Tutorial :Is an overuse of nullable columns in a database a “code smell”?



Question:

I'm just stepping into a project and it has a fairly large database backend. I've started digging through this database and 95% of the fields are nullable.

Is this normal practice in the database world? I'm just a lowly programmer, not a DBA but I would think you would want to keep nullable fields to a minimum, only where they make sense.

Is it a "code smell" if most columns are nullable?


Solution:1

Default values are typically the exception and NULLs are the norm, in my experience.

True, nulls are annoying.

It's also extremely useful because null is the best indicator of "NO VALUE". A concrete default value is very misleading, and you can lose information or introduce confusion down the road.


Solution:2

Anyone who has developed a data entry application knows how common it is for some of the fields to be unknown at the time of entry -- even for columns that are business-critical, to address @Chris McCall's answer.

However, a "code smell" is merely an indicator that something might be coded in a sloppy way. You use smells to identify things that need more investigation, not necessarily things that must be changed.

So yes, if you see nullable columns so consistently, you're right to be suspicious. It might indicate that someone was being lazy, or afraid to declare NOT NULL columns unequivocally. You can justify doing your own analysis.


Solution:3

I'm of the Extreme NO camp: I avoid NULLs all the time. Putting aside fundamental considerations about what they actually mean (because talk to different people, you'll get different answers such as "no value", "unknown value", "missing", "my ginger cat called Null"), the worst problem NULLs cause is that they often ruin your queries in mysterious ways.

I've lost count of the number of times I've had to debug someone's query (okay, maybe 9) and traced the problem to a join against a NULL. If your code needs ISNULL to repair joins then the chances are you've also lost index applicability and performance with it.

If you do have to store a "missing/unknown/null/cat" value (and it's something I prefer to avoid), it is better to be explicit about it.

Those skilled at NULLs may disagree. NULL use tends to split SQL crowds down the middle.

In my experience, heavy NULL use has been positively correlated with database abuse but I wouldn't carve this into stone tablets as some Law of Nature. My experience is just my experience.

EDIT: Additional thought. It is possible that those who are anti-null racists like myself are more excited by normalization than those who are pro-NULL. I don't think rabid normalizers would be too happy with ragged edges on their tables that can take NULLs. Lots of nulls may indicate that the the database developers are not into heavy normalisation. So rather than NULL suggesting code is "bad" it may alternatively suggest the philosophical position of the developers on normalisation. Maybe this is reaching. Just a thought.


Solution:4

Don't know if I consider it always a bad thing, but if the columns are being added because a single record (or maybe a few) need to have values while most don't, then it indicates a pretty flat table structure. If you're seeing column names like "addr1", "addr2", "addr3", then it stinks!
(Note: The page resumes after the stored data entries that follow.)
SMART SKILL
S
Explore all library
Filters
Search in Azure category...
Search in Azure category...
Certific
I would bet that most of the columns you have could be removed and represented in other tables. You could find the "non-null" ones through a foreign key relationship. This will increase the joins that you'll be doing, but it could be more preformant that doing a "where not col1 is null".


Solution:5

I think nullable columns should be avoided. Wherever the semantics of the domain make it possible to use a value that clearly indicates missing data, it should be used instead of NULL.

For instance, let's imagine a table that contains a Comment field. Most developers would place a NULL here to indicate that there's no data in the column. (And, hopefully, a check constraint that disallows zero-length strings so that we have a well-known "value" to indicate the lack of a value.) My approach is usually the opposite. The Comment column is NOT NULL and a zero-length string indicates the lack of a value. (I use a check constraint to ensure that the zero-length string is really a zero-length string, and not whitespace.)
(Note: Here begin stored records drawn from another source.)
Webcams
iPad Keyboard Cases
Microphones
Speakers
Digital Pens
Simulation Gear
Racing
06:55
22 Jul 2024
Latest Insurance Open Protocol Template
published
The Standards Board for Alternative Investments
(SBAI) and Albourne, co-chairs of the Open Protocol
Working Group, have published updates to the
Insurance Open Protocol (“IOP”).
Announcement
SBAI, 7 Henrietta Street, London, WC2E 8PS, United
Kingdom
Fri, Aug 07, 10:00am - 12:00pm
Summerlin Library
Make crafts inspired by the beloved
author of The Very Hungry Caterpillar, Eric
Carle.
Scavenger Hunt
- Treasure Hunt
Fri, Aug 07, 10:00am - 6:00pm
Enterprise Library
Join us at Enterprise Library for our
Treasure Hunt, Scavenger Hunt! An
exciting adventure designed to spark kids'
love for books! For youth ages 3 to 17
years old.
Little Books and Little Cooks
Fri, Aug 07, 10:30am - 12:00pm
So, why would I do this? Two reasons:

  1. NULLs require special logic in SQL, and this technique avoids that.
  2. Many client-side libraries have special values to indicate NULL. For instance, if you use Microsoft's ADO.NET, the constant DBNull.Value indicates a NULL, and you have to test for that. Using a zero-length string on a NOT NULL column obviates the need.

Despite all of this, there are many circumstances in which NULLs are fine. In fact, I have no objection to their use in the scenario above, although it wouldn't be my preferred way.
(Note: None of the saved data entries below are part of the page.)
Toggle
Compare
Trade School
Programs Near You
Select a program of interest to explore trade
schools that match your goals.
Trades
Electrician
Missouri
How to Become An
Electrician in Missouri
Whatever you do, be kind to those who will use your tables. Be consistent. Allow them to SELECT with confidence. Let me explain what I mean by this. I recently worked on a project whose database was not designed by me. Nearly every column was nullable and had no constraints. There was no consistency about what represented the absence of a value. It could be NULL, a zero-length string, or even a bunch of spaces, and often was. (How that soup of values got there, I don't know.)

Imagine the ugly code a developer has to write to find all of those records with a missing Comment field in this scenario:

SELECT * FROM Foo WHERE LEN(ISNULL(Comment, '')) = 0  

Amazingly there are developers who regard this as perfectly acceptable, even normal, despite possible performance implications. Better would be:

SELECT * FROM Foo WHERE Comment IS NULL  

Or

SELECT * FROM Foo WHERE Comment = ''  

If your table is properly designed, the above two SQL statements can be relied upon to produce quality data.


Solution:6

In short, I would say yes, this is probably a code smell.

Whether a column is nullable or not is very important and should be determined carefully. The question should be assessed for every column. I am not a believer in a single "best practices" default for NULL. The "best practice" for me is to address the nullability thoroughly during the design and/or refactoring of the table.

To start with, none of your primary key columns are going to be nullable. Then, I strongly lean towards NOT NULL for anything which is a foreign key.

Some other things I consider:

Criteria where NULL should be strongly avoided: money columns - is there really a possibility that this amount will be unknown?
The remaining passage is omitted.